Department of Biology, University of Regina, 3737 Wascana Parkway, Regina, Saskatchewan, S4S 0A2, Canada.
Laboratory of Geo-Information Science and Remote Sensing, Wageningen University, P.O. Box 47, 6700 AA, Wageningen, The Netherlands.
Ecol Appl. 2017 Oct;27(7):2128-2141. doi: 10.1002/eap.1596. Epub 2017 Sep 6.
Global environmental change is expected to induce widespread changes in the geographic distribution and biomass of forest communities. Impacts have been projected from both empirical (statistical) and mechanistic (physiology-based) modelling approaches, but there remains an important gap in accurately predicting abundance across species' ranges from spatial variation in individual-level demographic processes. We address this issue by using a cohort-based forest dynamics model (CAIN) to predict spatial variation in the abundance of six plant functional types (PFTs) across the eastern United States. The model simulates tree-level growth, mortality, and recruitment, which we parameterized from data on both individual-level demographic rates and population-level abundance using Bayesian inverse modelling. Across a set of 1° grid cells, we calibrated local growth, mortality, and recruitment rates for each PFT to obtain a close match between predicted age-specific PFT basal area in forest stands and that observed in 46,603 Forest Inventory and Analysis plots. The resulting models produced a strong fit to PFT basal area across the region (R = 0.66-0.87), captured successional changes in PFT composition with stand age, and predicted the overall stem diameter distribution well. The mortality rates needed to accurately predict basal area were consistently higher than observed mortality, possibly because sampling effects led to biased individual-level mortality estimates across spatially heterogeneous plots. Growth and recruitment rates did not show consistent directional changes from observed values. Relative basal area was most strongly influenced by recruitment processes, but the effects of growth and mortality tended to increase as stands matured. Our study illustrates how both top-down (population-level) and bottom-up (individual-level) data can be combined to predict variation in abundance from size, environmental, and competitive effects on tree demography. Evidence for how demographic processes influence variation in abundance, as provided by our model, can help in understanding how these forests may respond to future environmental change.

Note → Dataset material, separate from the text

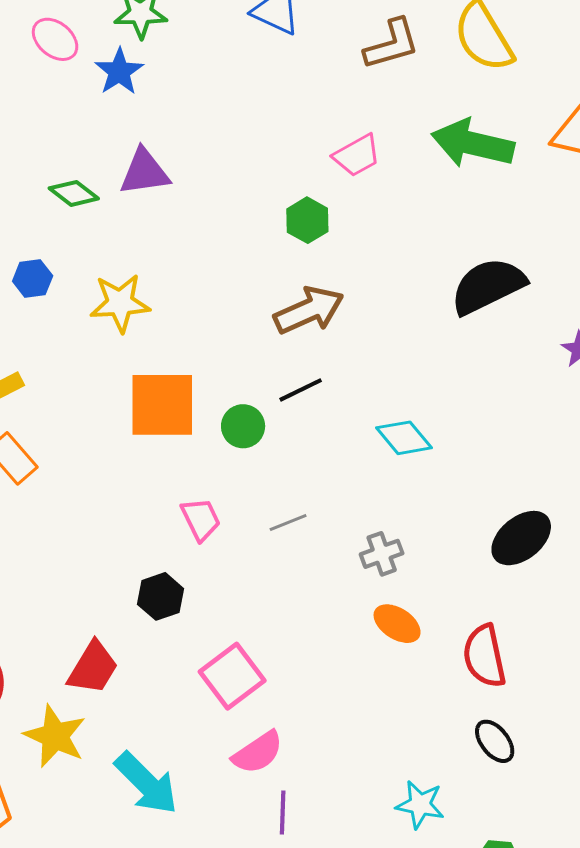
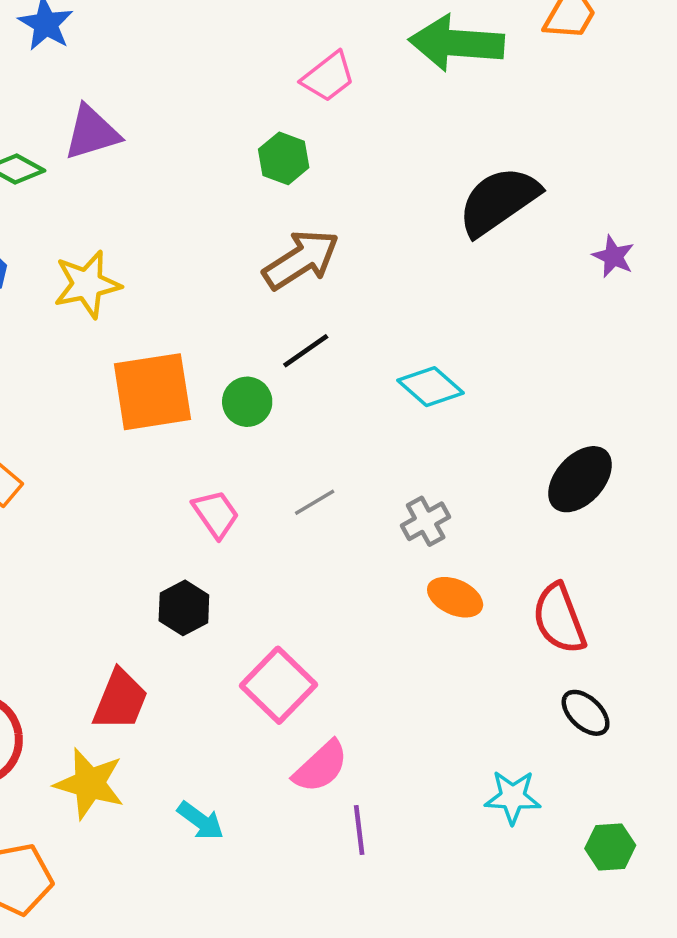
cyan arrow: (146, 783) -> (201, 821), size x0.6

预计全球环境变化将导致森林群落的地理分布和生物量广泛变化。已经从经验(统计)和机制(基于生理学)建模方法中预测到了这些影响,但从个体水平的人口统计过程的空间变化准确预测物种范围内的丰度仍然存在一个重要差距。我们通过使用基于队列的森林动态模型(CAIN)来解决这个问题,该模型预测了美国东部六个植物功能类型(PFT)的丰度在空间上的变化。该模型模拟了树木级别的生长、死亡和繁殖,我们使用贝叶斯反演建模从个体水平的人口统计率和种群水平的丰度数据对其进行了参数化。在一组 1°网格单元中,我们为每个 PFT 校准了本地的生长、死亡率和繁殖率,以使预测的森林林分特定年龄的 PFT 基底面积与 46603 个森林清查和分析图的观测值相匹配。由此产生的模型对该地区的 PFT 基底面积具有很强的拟合度(R=0.66-0.87),捕捉到了与林龄有关的 PFT 组成的演替变化,并很好地预测了总体茎直径分布。为了准确预测基底面积,所需的死亡率始终高于观测到的死亡率,这可能是因为采样效应导致在空间异质的图中对个体水平的死亡率估计存在偏差。生长和繁殖率没有表现出与观测值一致的方向变化。相对基底面积受繁殖过程的影响最大,但随着林分的成熟,生长和死亡率的影响往往会增加。我们的研究说明了如何将自上而下(种群水平)和自下而上(个体水平)的数据结合起来,从树木种群动态的大小、环境和竞争效应预测丰度的变化。我们的模型提供了关于人口统计过程如何影响丰度变化的证据,可以帮助理解这些森林可能对未来环境变化的反应。